KilledWorker Exception

This article aims to help you diagnose and understand a bit better what the KilledWorker exception means. To get us started, let’s first show you how you can diagnose this error, then I will explain briefly why this error can happen and finally, how you might mitigate against it.

Diagnose the error

The best way to understand what went wrong is to check the worker logs. You might find a traceback with some exception or some other information about what happened with that worker.

You can head over to your dashboard and click the ‘View logs’ button on Coiled’s affected cluster. You can see both the scheduler and workers’ logs, open a worker log, and scroll down to see the last thing logged in that worker.

On Dask, logs will use standard error by default, which means that if you are using Dask, you need to check your terminal for any information as to what happened.

Example

Once I forgot to add the s3fs dependency when creating a software environment. I opened a notebook and started working through an example. All worked fine until I tried to run df.head() and got the following error:

KilledWorker: ("('read-csv-c075100a8373a0cab23cd3671871aeb7', 470)", <Worker 'tls://10.2.1.52:44429', name: fabiorosado-3880-worker-5-afdae8, memory: 0, processing: 179>)

Heading over to my Coiled dashboard to check the cluster logs, I have noticed that I was missing the s3fs dependency from the exception there.

ModuleNotFoundError: No module named 's3fs'

Understanding the error

We have already seen a possible cause of this error, but there are many other reasons why we might get a KilledWorker exception:

  • Caused by a segmentation fault

  • Too much memory allocated to the worker

  • Using a library that is not threadsafe

  • The worker died unexpectedly

When a Task dies on a worker, it might be sent to a different worker.
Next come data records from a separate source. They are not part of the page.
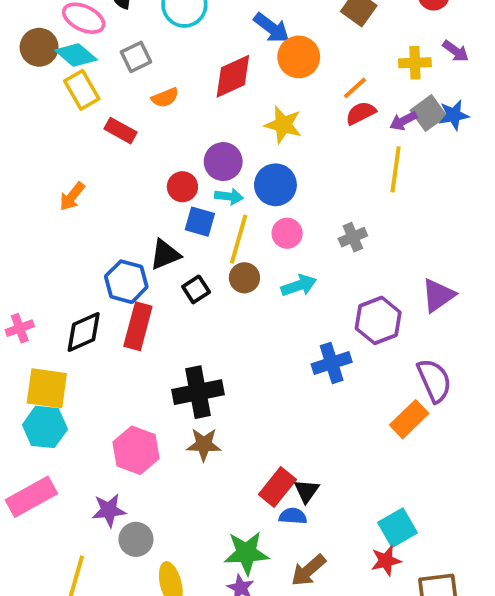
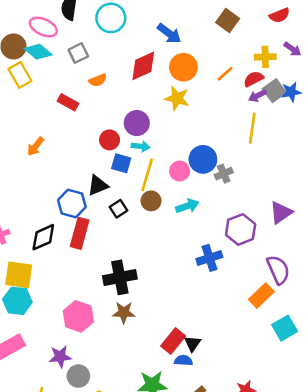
orange circle: (299, 57) -> (183, 67), moved
yellow rectangle: (82, 90) -> (20, 75), moved
red semicircle: (361, 113) -> (254, 79), moved
blue circle: (275, 185) -> (203, 159), moved
cyan square: (398, 528) -> (285, 328), moved

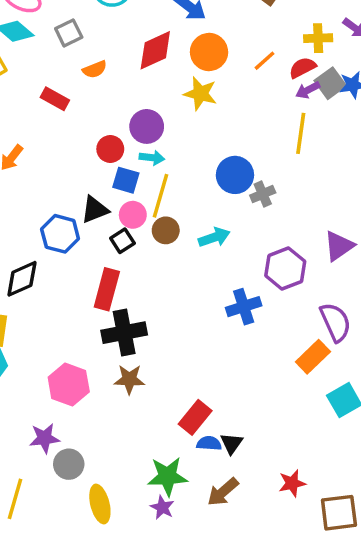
pink circle: (180, 171) -> (133, 215), moved
red rectangle: (80, 233) -> (107, 289), moved
black triangle: (193, 344) -> (232, 443), moved

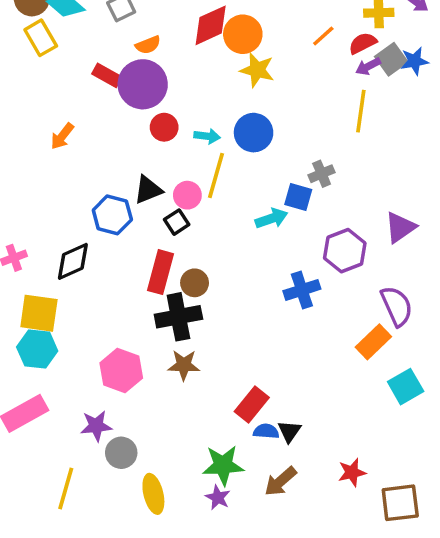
orange circle: (209, 52) -> (243, 34), moved
purple circle: (147, 126) -> (143, 84), moved, size x1.4
blue circle: (235, 175) -> (254, 133), moved
blue square: (126, 180) -> (298, 197), moved
brown circle: (166, 230) -> (195, 283), moved

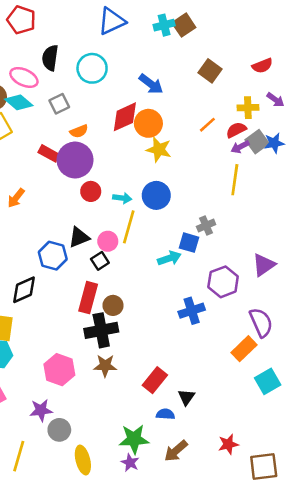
red rectangle: (252, 404) -> (155, 380), moved
black triangle: (289, 431) -> (186, 397), moved

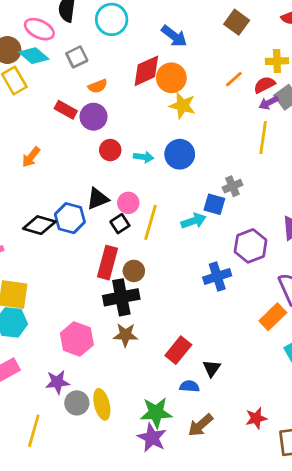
purple circle: (75, 160) -> (94, 117), size x0.7
yellow line: (129, 227) -> (151, 222), moved
black diamond: (24, 290) -> (39, 225), moved, turned 40
yellow ellipse: (83, 460) -> (102, 404), moved
purple star: (130, 463) -> (152, 438), size x1.5

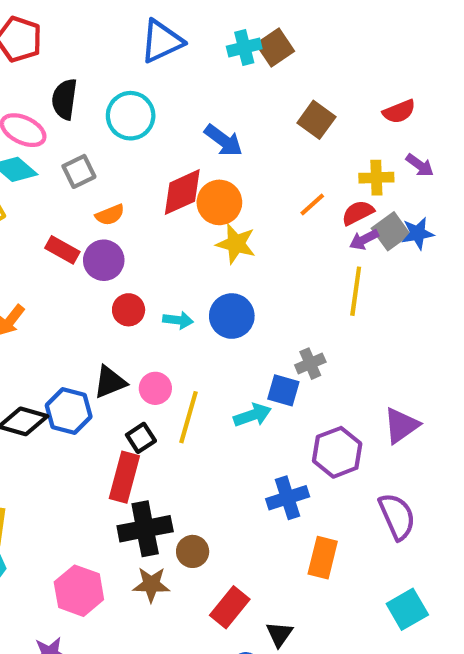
black square: (120, 224) -> (141, 438), moved
brown circle: (134, 271) -> (193, 551), moved
orange rectangle: (273, 317) -> (323, 558), moved, turned -32

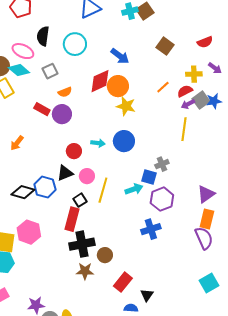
red circle: (129, 310) -> (74, 151), moved
purple hexagon: (337, 452) -> (162, 199), moved
orange rectangle: (323, 558) -> (207, 219), moved
pink hexagon: (79, 591) -> (29, 232), moved

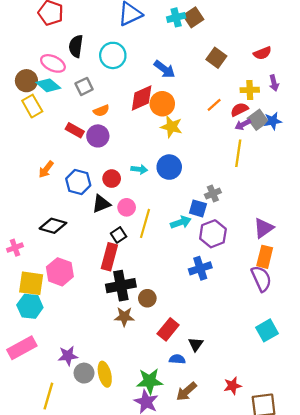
purple arrow: (215, 68) -> (274, 83), turned 40
blue hexagon: (45, 187) -> (78, 182), moved

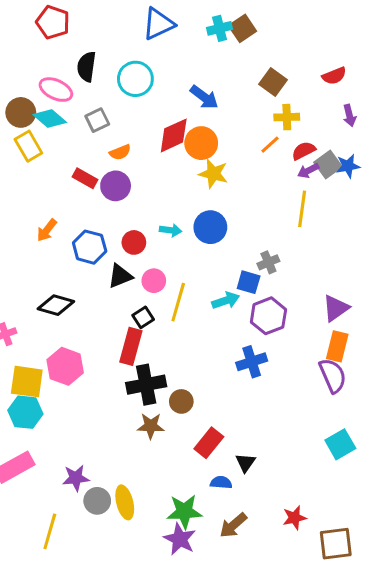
yellow cross: (250, 90) -> (287, 117), moved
If the same tasks kill that worker, then Dask decides to blame the task itself. This behaviour is a way to protect the cluster against tasks that kill workers (like throwing a memory error, for example.)

Because there are various reasons you might get this KilledWorker exception, it’s important to reiterate that checking the logs is the best way to gather information and figure out why something went wrong.

Mitigate the error

When it comes to mitigating an exception such as this, it’s hard to point to specific things, because there are many reasons why you might get this error. A few things that I can suggest is to:

  • Increase the number of allowed failures before a worker is killed

  • Make sure you allocate the right memory to your workers

  • Watch the diagnostic dashboard for memory spikes (only possible while the worker is active)

  • Make sure you are running the same package version on your client and worker.

Increase the number of allowed failures

When creating a cluster with coiled, you can use the scheduler_options keyword to increase the number of allowed failures. For example:

cluster = coiled.Cluster(scheduler_options={"allowed_failures": 4})

Reference: coiled.Cluster()

On dask, you can use the config key distributed.scheduler.allowed-failures to change the number of allowed failures. You can also edit the file ~/.config/dask/distributed.yaml and find the line allowed-failures.

Allocate the correct memory to your workers

With coiled, you can choose how much memory your workers should have when you create your cluster. If you don’t want to decide, we will allocate 8 GiB by default per worker.

You can allocate more memory to your workers with the keyword worker_memory that you can pass to both coiled.Cluster or coiled.create_cluster_configuration. For example:

cluster = coiled.Cluster(worker_memory="16GiB")

Use the same dependencies versions

Using the coiled CLI, you can run the command coiled install <software environment name> to create a new conda environment with the same dependencies and versions we used when creating your software environment.

Doing this will also help fix the version mismatch between the client and the scheduler/workers running in the cluster.

Note that the above command creates a new conda environment, so you will need to activate it before starting your work on your cluster.